>>>>>
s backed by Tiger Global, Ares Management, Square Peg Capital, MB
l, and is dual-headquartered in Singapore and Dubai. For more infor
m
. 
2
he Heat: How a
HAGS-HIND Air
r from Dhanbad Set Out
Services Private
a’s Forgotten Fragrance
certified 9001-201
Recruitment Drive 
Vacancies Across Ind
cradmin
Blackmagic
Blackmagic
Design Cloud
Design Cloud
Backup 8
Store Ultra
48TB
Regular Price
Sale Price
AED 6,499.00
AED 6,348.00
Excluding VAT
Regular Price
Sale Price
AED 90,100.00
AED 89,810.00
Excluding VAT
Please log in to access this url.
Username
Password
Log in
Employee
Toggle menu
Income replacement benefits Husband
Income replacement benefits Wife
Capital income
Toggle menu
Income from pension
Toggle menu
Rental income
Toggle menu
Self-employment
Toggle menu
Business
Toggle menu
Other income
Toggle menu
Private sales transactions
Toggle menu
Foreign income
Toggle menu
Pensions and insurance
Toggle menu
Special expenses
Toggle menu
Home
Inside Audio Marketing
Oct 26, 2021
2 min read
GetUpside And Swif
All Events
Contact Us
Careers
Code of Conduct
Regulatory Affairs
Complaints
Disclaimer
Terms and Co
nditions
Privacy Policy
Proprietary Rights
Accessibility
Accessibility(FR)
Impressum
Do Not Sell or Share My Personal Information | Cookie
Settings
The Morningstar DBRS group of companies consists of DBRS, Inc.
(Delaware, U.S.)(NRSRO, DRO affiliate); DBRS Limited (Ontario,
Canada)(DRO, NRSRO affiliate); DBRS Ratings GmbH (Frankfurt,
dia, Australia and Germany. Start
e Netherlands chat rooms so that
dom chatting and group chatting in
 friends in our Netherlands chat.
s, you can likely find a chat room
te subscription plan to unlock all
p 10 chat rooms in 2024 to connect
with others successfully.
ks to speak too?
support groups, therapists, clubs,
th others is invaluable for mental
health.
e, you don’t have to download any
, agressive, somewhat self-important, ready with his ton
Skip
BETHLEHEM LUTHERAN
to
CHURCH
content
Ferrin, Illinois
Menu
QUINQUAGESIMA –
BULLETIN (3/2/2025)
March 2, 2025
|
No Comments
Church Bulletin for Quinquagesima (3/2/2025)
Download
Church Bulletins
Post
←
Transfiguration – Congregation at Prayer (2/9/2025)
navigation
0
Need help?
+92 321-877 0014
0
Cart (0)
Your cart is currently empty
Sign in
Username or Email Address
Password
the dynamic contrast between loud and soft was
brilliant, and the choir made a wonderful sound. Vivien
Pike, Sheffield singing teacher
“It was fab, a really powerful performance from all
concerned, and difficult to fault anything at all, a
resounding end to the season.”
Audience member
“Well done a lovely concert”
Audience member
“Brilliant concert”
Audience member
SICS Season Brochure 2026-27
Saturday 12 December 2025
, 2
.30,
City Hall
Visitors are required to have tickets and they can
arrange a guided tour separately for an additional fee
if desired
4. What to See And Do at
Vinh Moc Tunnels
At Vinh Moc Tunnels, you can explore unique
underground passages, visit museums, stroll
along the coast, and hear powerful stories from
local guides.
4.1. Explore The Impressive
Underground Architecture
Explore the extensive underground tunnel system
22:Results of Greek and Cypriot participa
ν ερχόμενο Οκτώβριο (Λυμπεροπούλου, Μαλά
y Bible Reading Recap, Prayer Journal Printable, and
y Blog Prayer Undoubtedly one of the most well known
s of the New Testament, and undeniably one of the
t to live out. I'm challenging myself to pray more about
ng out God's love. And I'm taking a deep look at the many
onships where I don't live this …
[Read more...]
<<<<<
What you return must match the data line for line.

s backed by Tiger Global, Ares Management, Square Peg Capital, MB
l, and is dual-headquartered in Singapore and Dubai. For more infor
m
. 
2
he Heat: How a
HAGS-HIND Air
r from Dhanbad Set Out
Services Private
a’s Forgotten Fragrance
certified 9001-201
Recruitment Drive 
Vacancies Across Ind
cradmin
Blackmagic
Blackmagic
Design Cloud
Design Cloud
Backup 8
Store Ultra
48TB
Regular Price
Sale Price
AED 6,499.00
AED 6,348.00
Excluding VAT
Regular Price
Sale Price
AED 90,100.00
AED 89,810.00
Excluding VAT
Please log in to access this url.
Username
Password
Log in
Employee
Toggle menu
Income replacement benefits Husband
Income replacement benefits Wife
Capital income
Toggle menu
Income from pension
Toggle menu
Rental income
Toggle menu
Self-employment
Toggle menu
Business
Toggle menu
Other income
Toggle menu
Private sales transactions
Toggle menu
Foreign income
Toggle menu
Pensions and insurance
Toggle menu
Special expenses
Toggle menu
Home
Inside Audio Marketing
Oct 26, 2021
2 min read
GetUpside And Swif
All Events
Contact Us
Careers
Code of Conduct
Regulatory Affairs
Complaints
Disclaimer
Terms and Co
nditions
Privacy Policy
Proprietary Rights
Accessibility
Accessibility(FR)
Impressum
Do Not Sell or Share My Personal Information | Cookie
Settings
The Morningstar DBRS group of companies consists of DBRS, Inc.
(Delaware, U.S.)(NRSRO, DRO affiliate); DBRS Limited (Ontario,
Canada)(DRO, NRSRO affiliate); DBRS Ratings GmbH (Frankfurt,
dia, Australia and Germany. Start
e Netherlands chat rooms so that
dom chatting and group chatting in
 friends in our Netherlands chat.
s, you can likely find a chat room
te subscription plan to unlock all
p 10 chat rooms in 2024 to connect
with others successfully.
ks to speak too?
support groups, therapists, clubs,
th others is invaluable for mental
health.
e, you don’t have to download any
, agressive, somewhat self-important, ready with his ton
Skip
BETHLEHEM LUTHERAN
to
CHURCH
content
Ferrin, Illinois
Menu
QUINQUAGESIMA –
BULLETIN (3/2/2025)
March 2, 2025
|
No Comments
Church Bulletin for Quinquagesima (3/2/2025)
Download
Church Bulletins
Post
←
Transfiguration – Congregation at Prayer (2/9/2025)
navigation
0
Need help?
+92 321-877 0014
0
Cart (0)
Your cart is currently empty
Sign in
Username or Email Address
Password
the dynamic contrast between loud and soft was
brilliant, and the choir made a wonderful sound. Vivien
Pike, Sheffield singing teacher
“It was fab, a really powerful performance from all
concerned, and difficult to fault anything at all, a
resounding end to the season.”
Audience member
“Well done a lovely concert”
Audience member
“Brilliant concert”
Audience member
SICS Season Brochure 2026-27
Saturday 12 December 2025
, 2
.30,
City Hall
Visitors are required to have tickets and they can
arrange a guided tour separately for an additional fee
if desired
4. What to See And Do at
Vinh Moc Tunnels
At Vinh Moc Tunnels, you can explore unique
underground passages, visit museums, stroll
along the coast, and hear powerful stories from
local guides.
4.1. Explore The Impressive
Underground Architecture
Explore the extensive underground tunnel system
22:Results of Greek and Cypriot participa
ν ερχόμενο Οκτώβριο (Λυμπεροπούλου, Μαλά
y Bible Reading Recap, Prayer Journal Printable, and
y Blog Prayer Undoubtedly one of the most well known
s of the New Testament, and undeniably one of the
t to live out. I'm challenging myself to pray more about
ng out God's love. And I'm taking a deep look at the many
onships where I don't live this …
[Read more...]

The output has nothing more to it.